The CMS online Cloud (redundant and grizzly reborn) in CHEP2013

I presented the details of our new cloud: “The CMS openstack, opportunistic, overlay, online-cluster Cloud (CMSooooCloud)” on the 20th International Conference on Computing in High Energy and Nuclear Physics (CHEP2013). Find there details on our easily scalable and redundant infrastructure implementation.

The CMS online Cloud (redundant and grizzly reborn)

In August, we put in production our new implementation of the CMS online Cloud. I will present the results of the efforts by Olivier Chaze, Wojciech and myself in CHEP2013.

The new CMS online Cloud features now a complete easily scalable and redundant infrastructure.
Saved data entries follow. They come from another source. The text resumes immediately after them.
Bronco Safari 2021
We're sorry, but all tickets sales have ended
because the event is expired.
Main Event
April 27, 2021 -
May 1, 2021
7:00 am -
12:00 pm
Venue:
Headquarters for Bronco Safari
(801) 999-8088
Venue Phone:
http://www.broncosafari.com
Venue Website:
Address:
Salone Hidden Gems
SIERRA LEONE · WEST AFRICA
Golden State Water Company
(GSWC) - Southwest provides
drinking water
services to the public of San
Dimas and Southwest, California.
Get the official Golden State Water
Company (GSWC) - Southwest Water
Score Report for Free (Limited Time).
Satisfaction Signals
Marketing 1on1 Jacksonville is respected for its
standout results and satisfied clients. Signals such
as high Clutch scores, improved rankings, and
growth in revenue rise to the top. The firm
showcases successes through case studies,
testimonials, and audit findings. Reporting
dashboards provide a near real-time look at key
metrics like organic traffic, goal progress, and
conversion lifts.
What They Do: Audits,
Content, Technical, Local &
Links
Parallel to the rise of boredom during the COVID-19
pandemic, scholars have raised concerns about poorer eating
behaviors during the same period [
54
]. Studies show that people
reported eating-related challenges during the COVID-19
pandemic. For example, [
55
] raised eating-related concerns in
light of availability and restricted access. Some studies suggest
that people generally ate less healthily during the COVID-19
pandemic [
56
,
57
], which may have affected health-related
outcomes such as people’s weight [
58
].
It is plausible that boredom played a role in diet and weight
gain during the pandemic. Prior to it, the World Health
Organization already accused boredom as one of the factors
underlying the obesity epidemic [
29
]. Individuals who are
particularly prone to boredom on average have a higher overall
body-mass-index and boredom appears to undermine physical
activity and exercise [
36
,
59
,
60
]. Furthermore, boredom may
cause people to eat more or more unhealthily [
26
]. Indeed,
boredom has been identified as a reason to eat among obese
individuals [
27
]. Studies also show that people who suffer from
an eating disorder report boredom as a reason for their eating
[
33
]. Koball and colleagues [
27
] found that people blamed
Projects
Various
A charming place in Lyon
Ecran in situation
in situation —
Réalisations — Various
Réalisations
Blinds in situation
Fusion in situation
We implemented:

  • RabbitMQ in cluster with replicated queues as described by RabbitMQ people in here;
  • MySQL cluster after modifying minimally the definition of the tables needed by the different OpenStack services;
  • Grizzly OpenStack services in active/active using the clusterware corosync/pacemaker and Round Robin aliases as an easy load balancer when needed (keystone, dashboard, APIs…). I want to thank here Florian Haas that gave me a guideline to develop the clusterware agent scripts for the different services.

This made our 1300 hypervisors (~13000 cores) cloud resilient to failures! The controlling infrastructure described briefly above scales nicely. I’ll post the link to the presentation after it is given.